Nous ne voulons pas seulement dire que les anciennes sociétés qui ont donné naissance à ces religions sont aujourd’hui disparues mais aussi que les états d’esprit de ces époques ne peuvent même plus être imaginés aujourd’hui et nous en donnons la démonstration avec les revenants…

Bien des auteurs affirment que les religions actuelles sont, directement et continûment, les héritières de celles du passé et certains, en particulier les religieux eux-mêmes, croient que les religions actuelles peuvent être identiques à celles du passé, y compris très ancien, y compris des milliers d’années avant Jésus pour certaines religions !

L’idéalisme des religions peut laisser penser que, sans les fondements réels d’une société, on peut maintenir des croyances en l’état mais cela n’a pas de sens…

Nous allons tenter de montrer, au contraire, que cela est impossible : que des éléments fondamentaux des anciennes religions n’existent plus, dans la pensée des hommes et aussi dans la réalité qu’ils vivent.

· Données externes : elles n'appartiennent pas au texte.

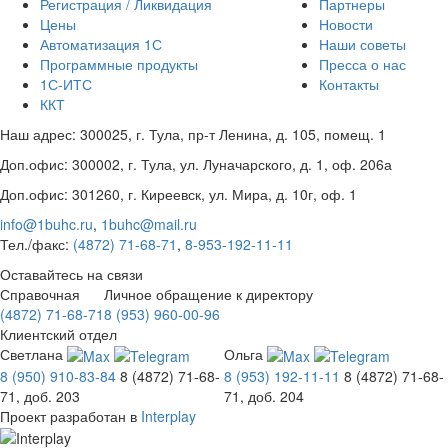
Регистрация / Ликвидация
Партнеры
Цены
Новости
Автоматизация 1С
Наши советы
Программные продукты
Пресса о нас
1С-ИТС
Контакты
ККТ
Наш адрес:
300025
,
г. Тула
,
пр-т Ленина, д. 105, помещ. 1
Доп.офис:
300002
,
г. Тула
,
ул. Луначарского, д. 1, оф. 206а
Доп.офис:
301260
,
г. Киреевск
,
ул. Мира, д. 10г, оф. 1
info@1buhc.ru
,
1buhc@mail.ru
Тел./факс:
(4872) 71-68-71
,
8-953-192-11-11
Оставайтесь на связи
Справочная
Личное обращение к директору
(4872) 71-68-71
8 (953) 960-00-96
Клиентский отдел
Светлана
Ольга
8 (950) 910-83-84
8 (4872) 71-68-
8 (953) 192-11-11
8 (4872) 71-68-
71, доб. 203
71, доб. 204
Проект разработан в
Interplay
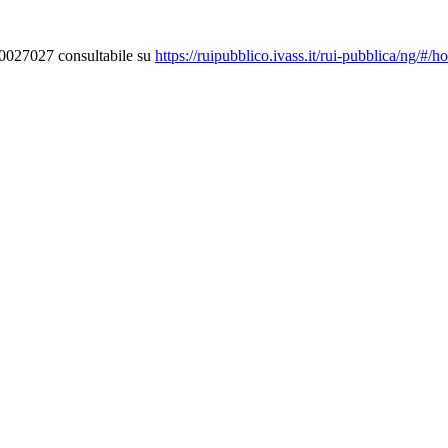
000027027 consultabile su
https://ruipubblico.ivass.it/rui-pubblica/ng/#/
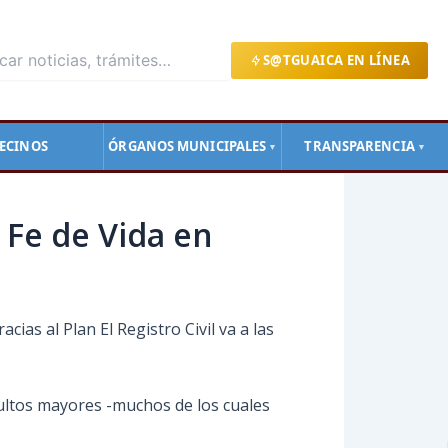
S@TGUAICA EN LÍNEA
ECINOS
ÓRGANOS MUNICIPALES
TRANSPARENCIA
▼
▼
Fe de Vida en
ias al Plan El Registro Civil va a las
adultos mayores -muchos de los cuales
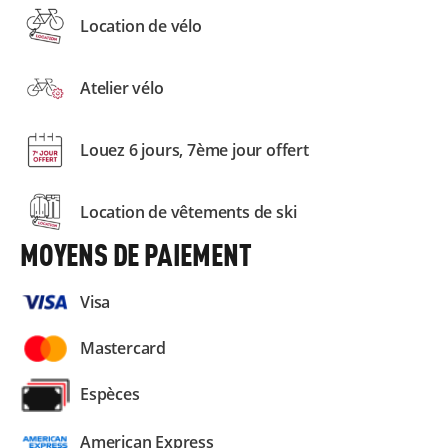
Location de vélo
Atelier vélo
Louez 6 jours, 7ème jour offert
Location de vêtements de ski
MOYENS DE PAIEMENT
Visa
Mastercard
Espèces
American Express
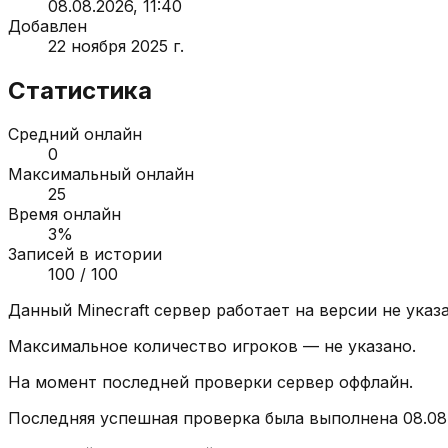
08.08.2026, 11:40
Добавлен
22 ноября 2025 г.
Статистика
Средний онлайн
0
Максимальный онлайн
25
Время онлайн
3
%
Записей в истории
100
/ 100
Данный Minecraft сервер работает на версии
не указ
Максимальное количество игроков —
не указано
.
На момент последней проверки сервер
оффлайн
.
Последняя успешная проверка была выполнена
08.08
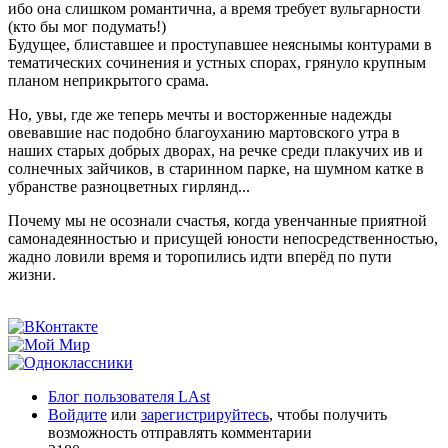
ибо она слишком романтична, а время требует вульгарности
(кто бы мог подумать!)
Будущее, блиставшее и проступавшее неяснымы контурами в
тематических сочинения и устных спорах, грянуло крупным
планом неприкрытого срама.
Но, увы, где же теперь мечты и восторженные надежды
овевавшие нас подобно благоуханию мартовского утра в
наших старых добрых дворах, на речке среди плакучих ив и
солнечных зайчиков, в старинном парке, на шумном катке в
убранстве разноцветных гирлянд...
Почему мы не осознали счастья, когда увенчанные приятной
самонадеянностью и присущей юности непосредственностью,
жадно ловили время и торопились идти вперёд по пути
жизни.
Блог пользователя LAst
Войдите
или
зарегистрируйтесь
, чтобы получить
возможность отправлять комментарии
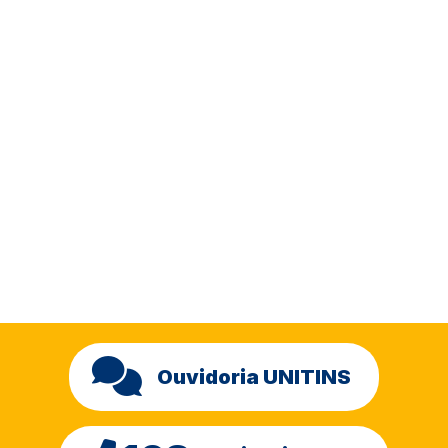
Ouvidoria UNITINS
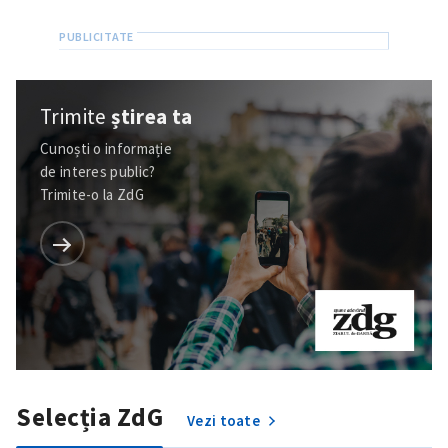
Trimite
știrea ta
Cunoști o informație
de interes public?
Trimite-o la ZdG
ȘTIREA MEA
Titlu știre
+ Adaugă titlu
Selecția ZdG
Vezi toate
Fotografie
+ Încarcă imagine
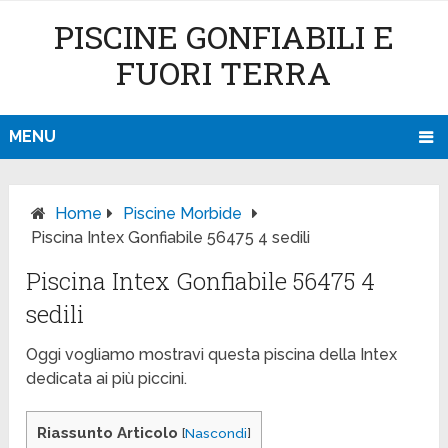
PISCINE GONFIABILI E
FUORI TERRA
MENU
Home
Piscine Morbide
Piscina Intex Gonfiabile 56475 4 sedili
Piscina Intex Gonfiabile 56475 4
sedili
Oggi vogliamo mostravi questa piscina della Intex
dedicata ai più piccini.
Riassunto Articolo
[
Nascondi
]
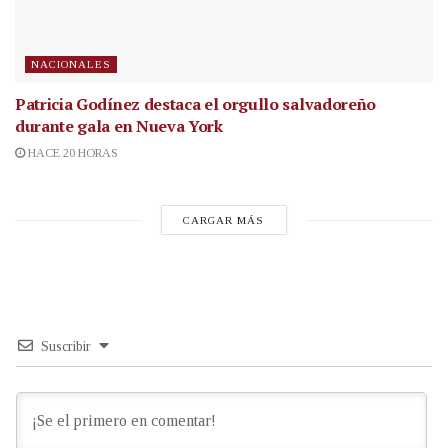
NACIONALES
Patricia Godínez destaca el orgullo salvadoreño
durante gala en Nueva York
HACE 20 HORAS
CARGAR MÁS
Suscribir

La première raison, elle est fondamentale, pour laquelle les anciennes religions sont déjà disparues, même si leurs copies semblent bien vivantes est le fondement principal de toutes ces religions à savoir non la crainte de dieu mais la peur du retour des morts sur terre. C’est au point que la plupart des gens ignorent qu’un tel sentiment ait existé et aité été déterminant pour guider toutes les anciennes générations. La raison en est simple : la signification de ce « retour des morts » a disparu. Les anciennes générations humaines croyaient au cycle de la nature et à la résurrection car cela correspondait à ce qu’ils vivaient en tant que chasseurs-cueilleurs. Ils pensaient l’homme comme partie de ce cycle naturel de mort et résurrection. Pour eux, dialecticiens spontanés, la vie et la mort n’étaient pas seulement opposées mais aussi inséparables, indispensables l’une à l’autre. Sans la mort de la plante pas de nouvelle plante. Sans la mort de l’animal pas de vie de l’homme. Mais il fallait aussi porter du respect aux animaux (et donc aux hommes) morts. Nous sommes très loin de comprendre cela car, pour nous, la vie est le contraire diamétral de la mort et inversement. Comme le bien était inséparable du mal. Dans ces anciens temps, les hommes avaient conscience, en rêvant, en pensant, en réfléchissant qu’il n’existait pas seulement leur conscience mais aussi autre chose : l’inconscient qui fait rêver, qui fait imaginer, qui fait inventer, qui fait créer. Ils n’opposaient pas l’âme et le corps mais les mêlaient sans cesse. Par contre, la mort était, selon eux, le moment où l’âme qui quitte un corps pour en trouver un autre. Et, dans cette période du cycle, l’âme pouvait être captée par des esprits, des bons ou des mauvais. Les âmes captées par les diables se retournaient contre les vivants… Il était donc indispensable de s’assurer que les âmes suivent le bon chemin après leur mort et il fallait bien respecter tous les actes d’après la mort.

Dans l’expression religieuse classique « il est mort, paix à son âme », nous avons aujourd’hui oublié et perdu une bonne partie de ce qui était l’ancienne signification selon laquelle son corps était mort mais son âme, elle, se promenait et pouvait être en paix ou ne pas l’être et ce souhait qu’elle reste en paix signifiait tout autant qu’elle laisse en paix les vivants !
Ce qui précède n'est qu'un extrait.